British Literature at the Start of the Third Millennium

 


II/11. JULIAN BARNES (1946)

● By stating that the novelist’s job is ‘to explore all the available points of view,’ Julian Barnes places himself inside the wave of revolt against the stream of consciousness. He chooses to return to the pleasures of a well-told story, restoring plot, and a sophisticated sense of chronology to the novel. He does so while claiming he does not belong to any particular trend, which places him in the Desperado age, as his own trend.

● To prove that the story is a sine qua non, Barnes has written three thrillers under the pseudonym Dan Kavanagh. He claims those are books of atmosphere more than action, but they would not be thrillers if nothing happened, so we might safely conclude that Virginia Woolf would be horrified at this. The point that Barnes is the first wave of dissenters against experimentalism is proved again.

● Barnes develops a religion of the novel, which must tell ‘the most truth about life.’ He admits he loves words, too, but not to the point of using his plot as an etymological adventure, or a tortuous observation of the self. He tries his hand at all these, psychology is important, yet not essential, witty words are indispensable to his basic irony, but the novel is a story before everything else. And this story which is the novel will ‘outlast even God,’ however many changes it may undergo.

Hybridization and humour are Barnes’ main resources. Talking It Over mixes fiction with incomplete drama, which is what Barnes does in most of his novels, as he is a histrionic creator of characters. His heroes are restless and keep talking. Their discourse offers a deep insight into their inner world. These heroes chat to the reader mostly, but hardly ever engage in a dialogue. They take the reader into their confidence. The author keeps silent. Their fate is therefore inconclusive, incomplete, lasting them for as long as they can keep talking to us. The novel ends when they stop, but it only begins in the reader’s mind at that point. Like all Desperado novels, Barnes’ books are inconclusive, to be followed in our mind.

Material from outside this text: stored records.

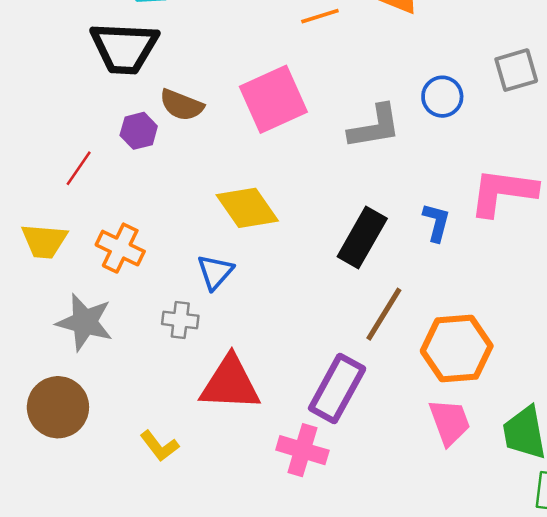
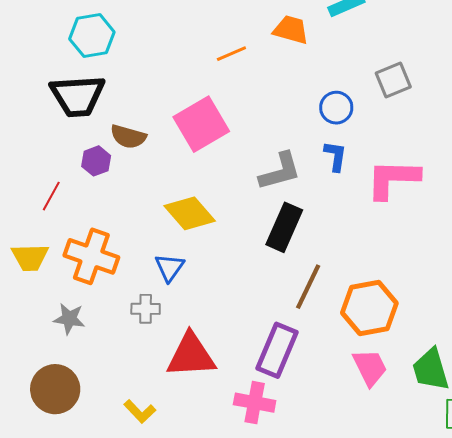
gray L-shape: (375, 127) -> (280, 171), moved
blue L-shape: (436, 222) -> (335, 156), moved
orange cross: (120, 248) -> (91, 256), size x1.4
gray star: (85, 322) -> (69, 319), size x0.7

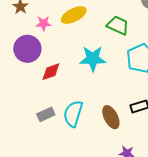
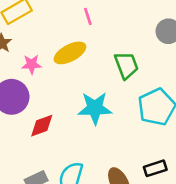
green trapezoid: (118, 25) -> (126, 65), turned 45

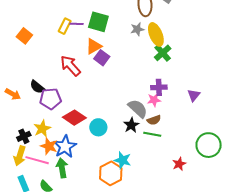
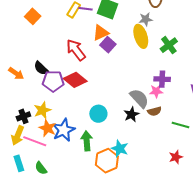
yellow ellipse: (156, 34) -> (141, 36), moved
red diamond: (74, 118) -> (75, 80), moved
green line: (152, 134) -> (181, 125), moved
green arrow: (62, 168) -> (87, 141), moved

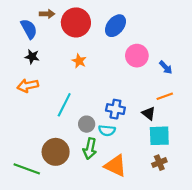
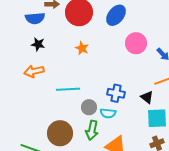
blue semicircle: (29, 29) -> (35, 18), turned 114
cyan line: (64, 105) -> (68, 89), turned 60

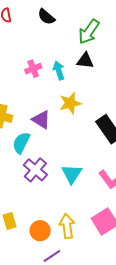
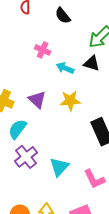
pink cross: (33, 69) -> (43, 50), moved, turned 35
cyan arrow: (59, 71) -> (65, 68), turned -60
purple triangle: (41, 120) -> (37, 100), moved

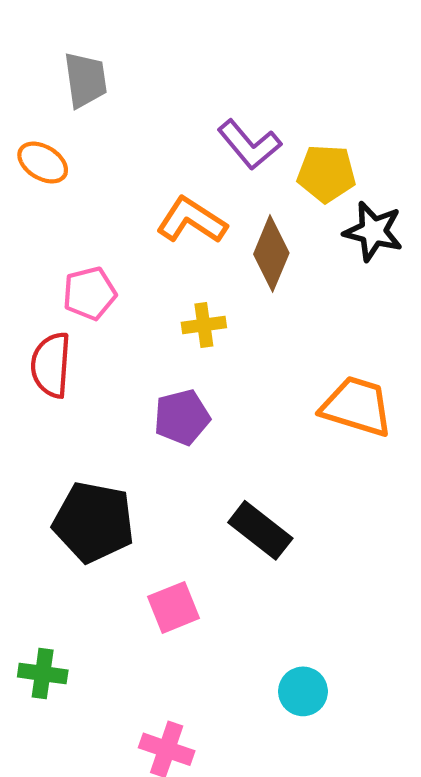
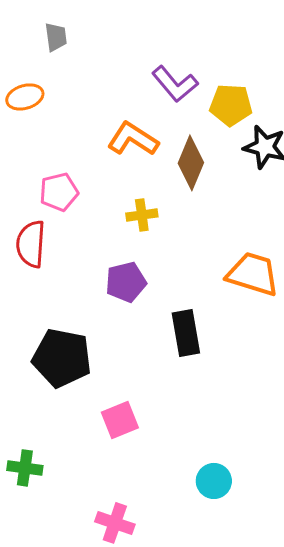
gray trapezoid: (85, 80) -> (56, 37), size x0.7
orange ellipse: (43, 163) -> (25, 97), turned -48
black rectangle: (260, 530) -> (186, 333), moved, turned 42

● Barnes views academic life with irony. Oliver, in Talking It Over, teaches English as a foreign language, occupation which is a source of irony in itself. Flaubert’s Parrot ends with students’ papers on the story of the book, the facts of Flaubert’s life and work.

● Broken families abound in Barnes’ novels, loneliness after the breaking of the couple being a theme we amply find illustrated in Lessing, Ishiguro, Gray, Lodge, Bradbury, almost every Desperado author. Three of Barnes’ novels (Talking It Over, Flaubert’s Parrot, Staring at the Sun) describe people left by a spouse, who either died or just got a divorce. Marital bliss is not the Desperado’s cup of tea.

● Desperado books seldom dive in obvious love affairs. They either obliquely suggest intense love interest, without putting it in as many words, or take refuge in tenderness. The author deliberately denies us closure. The heroes float in their secret soul, they think, talk, remember, yet never reveal. Secretive authors, Desperadoes are misers of sensibility. They weigh lyricism by the ounce, and offer us masks to chase the feeling of emptiness away. Barnes is a lover of masks. His heroes seem haunted by emptiness precisely because of his reluctance to share their soul with us. Yet, Desperado characters are not deprived of a soul. They are just unusually slow in putting it into words. Unwillingness to voice feelings, shyness leading to silence, are a natural reaction to Woolf’s, Joyce’s raging psychological revelations. Who can blame a Desperado like Barnes for keeping his feelings to himself?

● Solitude is an attribute of every character. Barnes, along with all Desperadoes, sees life as a lonely race, and feeling as a bottomless pit. All Desperado characters are significant solitaries, beings who cannot inhabit an already inhabited world, because they need space to be different. They would even be different from themselves if they possibly could.

● The character and the author address the reader directly. It happens with Barnes, Graham Swift, Fowles, and other Desperadoes. They feel free to overstep the boundaries of traditional fiction. What could not be done before is welcome now, in this age of daring discovery. The author finds out how far he can go, even though this may happen too late, when he has already written a novel that shocks the reader. Shock is the Desperado lesson, anyway.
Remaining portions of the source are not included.